Life Settlement Assets B shares : LSAB

Life Settlement Assets (LSAA) has announced its results for the year ended 31 December 2022. LSAA’s Board says that, now the MBC litigation is complete, it is actively considering further options to reduce this discount, which will be communicated to Shareholders in due course. Key highlights from the results are as follows:

  • Finalisation of MBC litigation
    • Formal acceptance on 2 March 2023 by the US Court of the southern District of Florida, Miami Division, of the sale of life policies portfolio to Acheron Portfolio Trust (APT), on behalf of the Company.
    • Mitigation of operational risk with fractional interests in policies now able to be consolidated into policies 100% owned by APT.
    • More cost-effective operations in the future with a significant reduction in future legal costs.
    • Reduced need to retain cash following the life policies portfolio purchase, together with a resumption of dividends payable by the Company.
  • Net Asset Value development
    • USD 109.9m, representing an uplift of USD 0.6m during the year.
  • Maturities
    • Maturities totalling US$ 7.2m were declared – of these, US$20.9m were non-HIV policies, and US$6.3m were HIV policies.
  • Costs
    • Decrease in total ongoing charges ratio from 7.6% to 7.1% of NAV in 2022.
    • Decrease in ongoing charges ratio excluding policy servicing fees and legal costs from 3.6% to 3.0% of NAV.
    • The Company has agreed a reduction of the Investment Manager performance fee from 20% to 10% of the total distributions made by the Company over the agreed hurdle rate.
  • Dividend
    • Since the year end, following the initial indication of the ruling of the US Court, LSA announced on 2 February 2023, the declaration of a special dividend of USc6.0209 per share totalling approximately US$3.0m, which was paid to Shareholders on 24 February 2023.

Comments from Michael Baines, chairman of LSA

“The successful conclusion of your Company’s long running litigation against MBC marks a significant development in our strategy of unlocking value for Shareholders. It removes an important area of risk, builds value, and unlocks alternatives for the deployment of funds arising on the maturity of policies. It also means that the Board’s attention can focus solely on the broader risk issues in the portfolio, including that of HIV mortality.

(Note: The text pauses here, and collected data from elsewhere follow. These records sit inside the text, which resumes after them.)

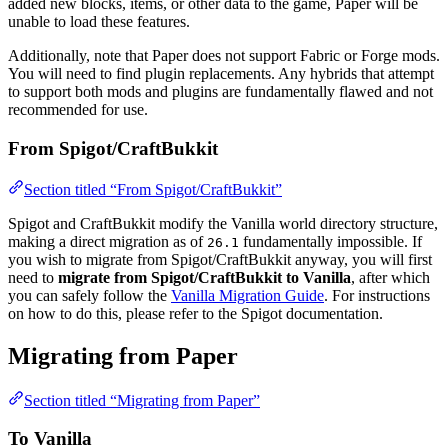
added new blocks, items, or other data to the game, Paper will be
unable to load these features.
Additionally, note that Paper does not support Fabric or Forge mods.
You will need to find plugin replacements. Any hybrids that attempt
to support both mods and plugins are fundamentally flawed and not
recommended for use.
From Spigot/CraftBukkit
Section titled “From Spigot/CraftBukkit”
Spigot and CraftBukkit modify the Vanilla world directory structure,
making a direct migration as of
fundamentally impossible. If
26.1
you wish to migrate from Spigot/CraftBukkit anyway, you will first
need to
migrate from Spigot/CraftBukkit to Vanilla
, after which
you can safely follow the
Vanilla Migration Guide
. For instructions
on how to do this, please refer to the Spigot documentation.
Migrating from Paper
Section titled “Migrating from Paper”
To Vanilla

“The Board is acutely aware of the impact that last year’s cash retention policy has had on the level of discount at which LSA’s shares trade. Therefore, in addition to the announcement of a special dividend and a return to the previous approach to dividend payments generally, the Board is actively considering further options to reduce this discount, which will be communicated to Shareholders at the appropriate time.

“Given that the non-HIV portfolio is now expected to mature faster than the HIV portfolio, we will continue to closely monitor research on mortality in general to guide future decisions. The past track record of assessing risk across the portfolio gives the Board confidence that outcomes should be achieved which will continue to underpin the value proposition for Shareholders.”